Segundo Aquino, o Banco Master era classificado como uma instituição S3, de médio porte, com cerca de R$ 80 bilhões em ativos totais, o que exigia acompanhamento permanente da supervisão do Banco Central diante da situação financeira. “Apesar do Master ser um típico S3, médio porte, dado a crise liquidez do Master e com 80 bilhões de ativos totais, o acompanhamento por parte da supervisão era fundamental para entender a liquidez. Um banco de 80 bi tem liquidez de 3 bi a 4 bi em títulos livres. O Master antes da liquidação só tinha 4 milhões de reais no caixa”, disse.

Durante a acareação, o diretor também citou dificuldades relacionadas ao Will Bank, fintech ligada ao Banco Master e que também acabou liquidada. “Outro problema: as contas, as grades da Will, o pagamento da Will, estavam tendo muita dificuldade. O acompanhamento era por causa diante da crise de liquidez, se fechava ou não fechava o caixa”, afirmou.
O Banco Central decretou a liquidação extrajudicial do Banco Master em 18 de novembro, após acusar a instituição de fraudar carteiras de crédito em mais de R$ 11 bilhões. Já o Will Bank operava sob o Regime de Administração Especial Temporária (Raet), instrumento de intervenção do BC aplicado quando há comprometimento grave do patrimônio.

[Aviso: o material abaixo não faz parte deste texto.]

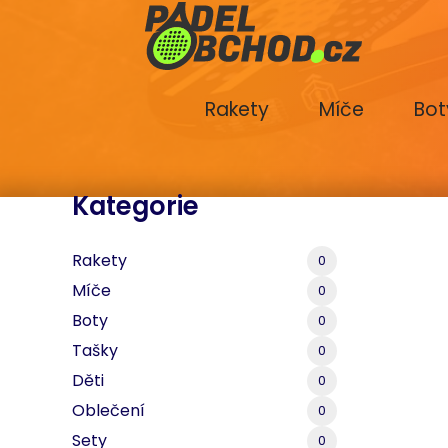
Rakety
Míče
Bot
Kategorie
Rakety
0
Míče
0
Boty
0
Tašky
0
Děti
0
Oblečení
0
Sety
0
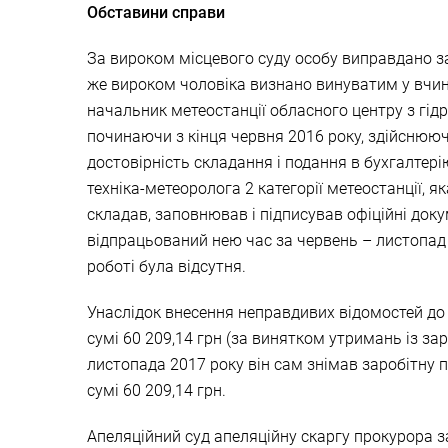
Обставини справи
За вироком місцевого суду особу виправдано за
же вироком чоловіка визнано винуватим у вчине
начальник метеостанції обласного центру з гід
починаючи з кінця червня 2016 року, здійснюю
достовірність складання і подання в бухгалтері
техніка-метеоролога 2 категорії метеостанції, 
складав, заповнював і підписував офіційні докум
відпрацьований нею час за червень – листопад 20
роботі була відсутня.
Унаслідок внесення неправдивих відомостей до 
сумі 60 209,14 грн (за винятком утримань із зар
листопада 2017 року він сам знімав заробітну 
сумі 60 209,14 грн.
Апеляційний суд апеляційну скаргу прокурора за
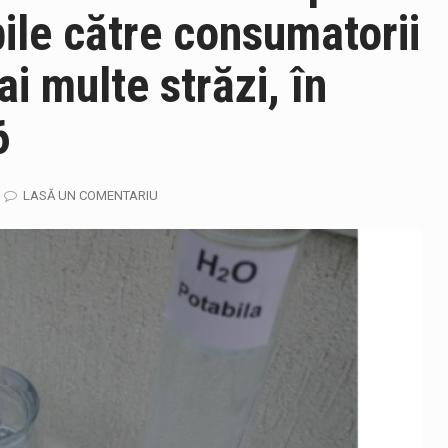
bile către consumatorii
i multe străzi, în
6
ază prezența cersetorilor de etnie romă pe raza municipiului. Or
jandarmii maramureșeni vor fi prezenți la manifestările cultural-a
LASĂ UN COMENTARIU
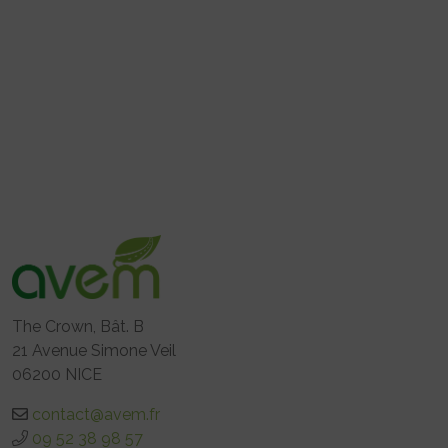
The Crown, Bât. B
21 Avenue Simone Veil
06200 NICE
contact@avem.fr
09 52 38 98 57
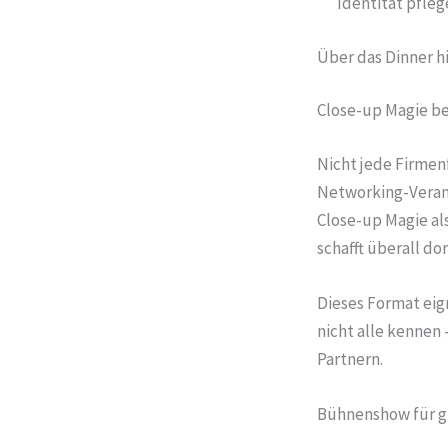
Identität pfleg
Über das Dinner h
Close-up Magie 
Nicht jede Firmen
Networking-Veran
Close-up Magie al
schafft überall 
Dieses Format eign
nicht alle kennen
Partnern.
Bühnenshow für g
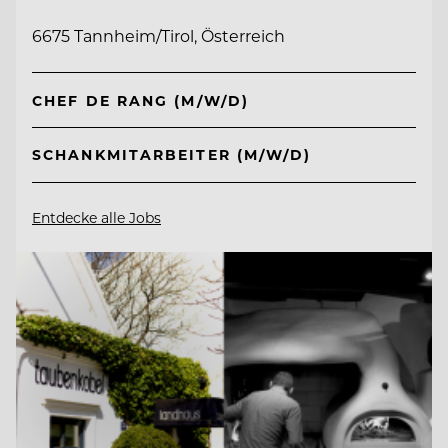
6675 Tannheim/Tirol, Österreich
CHEF DE RANG (M/W/D)
SCHANKMITARBEITER (M/W/D)
Entdecke alle Jobs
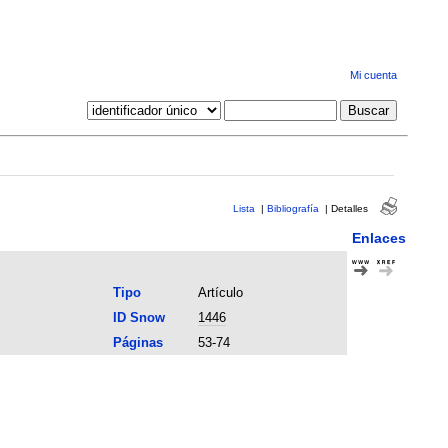
Mi cuenta
Lista
|
Bibliografía
|
Detalles
Enlaces
Tipo
Artículo
ID Snow
1446
Páginas
53-74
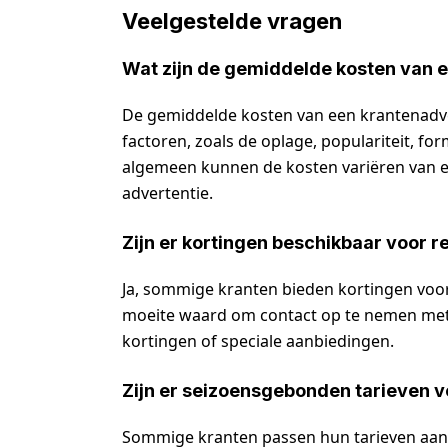
Veelgestelde vragen
Wat zijn de gemiddelde kosten van 
De gemiddelde kosten van een krantenadver
factoren, zoals de oplage, populariteit, fo
algemeen kunnen de kosten variëren van e
advertentie.
Zijn er kortingen beschikbaar voor 
Ja, sommige kranten bieden kortingen voor
moeite waard om contact op te nemen met 
kortingen of speciale aanbiedingen.
Zijn er seizoensgebonden tarieven 
Sommige kranten passen hun tarieven aan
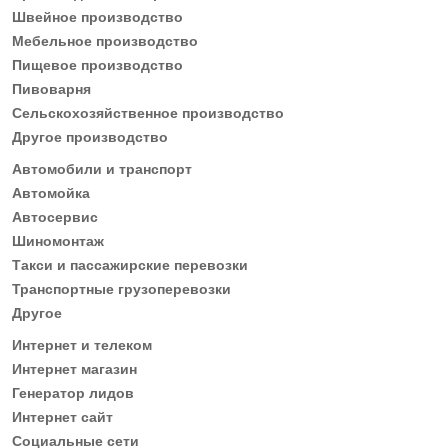
Швейное производство
Мебельное производство
Пищевое производство
Пивоварня
Сельскохозяйственное производство
Другое производство
Автомобили и транспорт
Автомойка
Автосервис
Шиномонтаж
Такси и пассажирские перевозки
Транспортные грузоперевозки
Другое
Интернет и телеком
Интернет магазин
Генератор лидов
Интернет сайт
Социальные сети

O Raet prevê a substituição da diretoria por um conselho gestor e a manutenção das operações para reduzir impactos ao Sistema Financeiro Nacional (SFN). “Apesar de não ser objeto de discussão aqui, a liquidação do Master, para dar concretude a lei do artigo 5º e diante da possibilidade da venda da Will nós decretamos um Raet”, explicou Aquino.
O diretor afirmou ainda que havia “muitos ativos do Will Bank dentro do balanço do BRB” e que, sem o Raet, o impacto para o banco do Distrito Federal teria sido maior. Segundo ele, o cenário envolvia cerca de 11 milhões de cartões de crédito, concentrados principalmente nas classes C e D.
“Quando ‘Dona Maria’ não conseguir comprar mais com cartão de crédito, a probabilidade muito grande é que ela — e aí é um juízo de valor — não vai pagar o boleto do cartão, vai ter outro cartão. Isto aqui é baseado na nossa experiência, por isso a diretoria resolveu um Raet.”